On The Download: Ariel Pink’s Haunted Graffiti – ‘Before Today’
“Before Today,” with its ‘70s and ‘80s influence on its sleeves, may be an album about looking to the past, but Ariel Pink’s Haunted Graffiti’s biggest release yet has been a long time coming.
The band, the project of titular frontman Ariel Rosenberg, has been making mind-melting, speaker-blowing music for years, releasing 2004’s “The Doldrums” via like-minded experimentalists Animal Collective’s Paw Tracks label along with a number of other hard-to-track-down discs over the last decade.
While Pink’s almost secretive release schedule and fuzzy, home-recorded sound has kept the band well off of the radar, it’s proven influential to retro-leaning buzz bands of recent years ranging from Girls to Memory Tapes.
“I know I’ve left my mark already,” the singer told the Los Angeles Times recently. “I know when somebody’s heard my music. I can hear it in their music.”
With “Before Today,” though, he’s bringing that mark to the masses.
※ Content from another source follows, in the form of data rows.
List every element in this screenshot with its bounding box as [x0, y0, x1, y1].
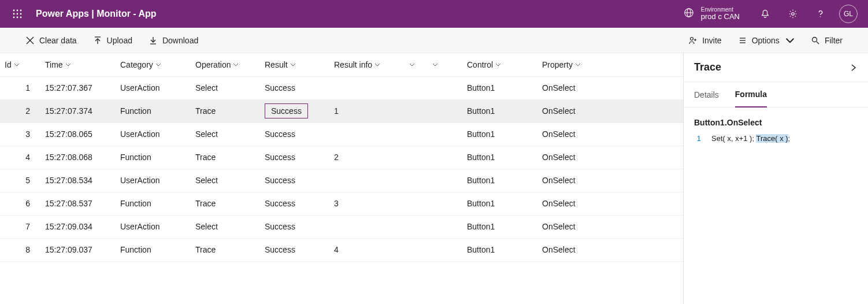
tab-formula[interactable]: Formula — [735, 82, 767, 107]
download-button[interactable]: Download — [140, 28, 206, 53]
col-property[interactable]: Property — [537, 53, 683, 76]
invite-label: Invite — [702, 36, 721, 45]
svg-line-27 — [817, 42, 819, 44]
svg-point-7 — [17, 17, 18, 18]
col-operation[interactable]: Operation — [191, 53, 260, 76]
download-label: Download — [162, 36, 198, 45]
table-row[interactable]: 815:27:09.037FunctionTraceSuccess4Button… — [0, 238, 683, 261]
filter-button[interactable]: Filter — [803, 28, 851, 53]
environment-picker[interactable]: Environment prod c CAN — [684, 6, 740, 21]
filter-label: Filter — [825, 36, 843, 45]
svg-point-1 — [17, 10, 18, 12]
chevron-down-icon — [155, 62, 161, 68]
svg-point-13 — [820, 16, 821, 17]
svg-point-3 — [13, 13, 15, 15]
chevron-down-icon — [785, 36, 795, 45]
chevron-down-icon — [233, 62, 239, 68]
tab-details[interactable]: Details — [694, 82, 719, 107]
formula-code: 1 Set( x, x+1 ); Trace( x ); — [694, 134, 858, 143]
chevron-down-icon — [290, 62, 296, 68]
table-row[interactable]: 615:27:08.537FunctionTraceSuccess3Button… — [0, 192, 683, 215]
list-icon — [738, 36, 747, 45]
help-icon — [815, 9, 826, 19]
chevron-down-icon — [374, 62, 380, 68]
svg-point-6 — [13, 17, 15, 18]
notifications-button[interactable] — [751, 0, 779, 28]
user-avatar[interactable]: GL — [839, 5, 858, 23]
app-header: Power Apps | Monitor - App Environment p… — [0, 0, 868, 28]
waffle-icon — [13, 9, 22, 18]
col-category[interactable]: Category — [116, 53, 191, 76]
chevron-down-icon — [575, 62, 581, 68]
line-number: 1 — [694, 134, 701, 143]
formula-location: Button1.OnSelect — [694, 118, 858, 127]
upload-button[interactable]: Upload — [85, 28, 140, 53]
panel-title: Trace — [694, 61, 721, 73]
download-icon — [149, 36, 158, 45]
col-result[interactable]: Result — [260, 53, 329, 76]
chevron-down-icon — [409, 62, 415, 68]
svg-point-26 — [812, 37, 817, 42]
svg-point-2 — [20, 10, 22, 12]
bell-icon — [760, 9, 770, 19]
settings-button[interactable] — [779, 0, 807, 28]
col-extra2[interactable] — [428, 53, 462, 76]
col-resultinfo[interactable]: Result info — [329, 53, 405, 76]
svg-point-12 — [792, 13, 795, 16]
chevron-down-icon — [65, 62, 71, 68]
help-button[interactable] — [807, 0, 834, 28]
table-row[interactable]: 215:27:07.374FunctionTraceSuccess1Button… — [0, 99, 683, 123]
app-launcher-button[interactable] — [6, 9, 29, 18]
clear-data-label: Clear data — [39, 36, 77, 45]
table-row[interactable]: 715:27:09.034UserActionSelectSuccessButt… — [0, 215, 683, 238]
col-extra1[interactable] — [405, 53, 428, 76]
svg-point-5 — [20, 13, 22, 15]
invite-icon — [688, 36, 698, 45]
chevron-down-icon — [432, 62, 438, 68]
table-row[interactable]: 315:27:08.065UserActionSelectSuccessButt… — [0, 123, 683, 146]
details-panel: Trace Details Formula Button1.OnSelect 1… — [683, 53, 868, 304]
chevron-down-icon — [495, 62, 501, 68]
command-bar: Clear data Upload Download Invite Option… — [0, 28, 868, 53]
environment-label: Environment — [701, 6, 740, 13]
environment-name: prod c CAN — [701, 13, 740, 21]
svg-point-4 — [17, 13, 18, 15]
options-label: Options — [752, 36, 780, 45]
gear-icon — [788, 9, 798, 19]
upload-icon — [93, 36, 102, 45]
clear-data-button[interactable]: Clear data — [17, 28, 85, 53]
globe-icon — [684, 8, 694, 20]
table-row[interactable]: 415:27:08.068FunctionTraceSuccess2Button… — [0, 146, 683, 169]
app-title: Power Apps | Monitor - App — [36, 9, 157, 19]
svg-point-0 — [13, 10, 15, 12]
svg-point-8 — [20, 17, 22, 18]
close-icon — [25, 36, 35, 45]
search-icon — [811, 36, 820, 45]
column-header-row: Id Time Category Operation Result Result… — [0, 53, 683, 76]
table-row[interactable]: 515:27:08.534UserActionSelectSuccessButt… — [0, 169, 683, 192]
col-id[interactable]: Id — [0, 53, 40, 76]
events-grid: Id Time Category Operation Result Result… — [0, 53, 683, 304]
chevron-right-icon[interactable] — [850, 64, 858, 72]
upload-label: Upload — [107, 36, 132, 45]
svg-point-20 — [691, 37, 693, 40]
col-time[interactable]: Time — [40, 53, 116, 76]
highlighted-trace-call: Trace( x ) — [756, 134, 788, 143]
col-control[interactable]: Control — [462, 53, 537, 76]
options-button[interactable]: Options — [730, 28, 803, 53]
invite-button[interactable]: Invite — [680, 28, 729, 53]
table-row[interactable]: 115:27:07.367UserActionSelectSuccessButt… — [0, 76, 683, 99]
chevron-down-icon — [14, 62, 20, 68]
The album was his first to crack the Billboard 200 and – with a relatively high-profile release courtesy of new label 4AD Records to go with the band’s first stint in a studio – has notched breathless reviews from Pitchfork to the New York Times.
For the most part, it deserves them. “Before Today” is a druggy romp that plays like a sincere but surreal through-the-looking-glass take on Hall and Oates on songs such as highlights “Round and Round” and “Can’t Hear My Eyes,” while “Little Wig” turns up the fuzz Blue Oyster Cult style. “Fright Night (Nevermore)” nods toward “Thriller”-era Michael Jackson in both spooky tone and slinky bass playing.
While Ariel Pink’s Haunted Graffiti likely remains too intentionally offbeat for most, “Before Today” finds the group finally ready for its close-up – or at least as close as Pink and his pals will ever be.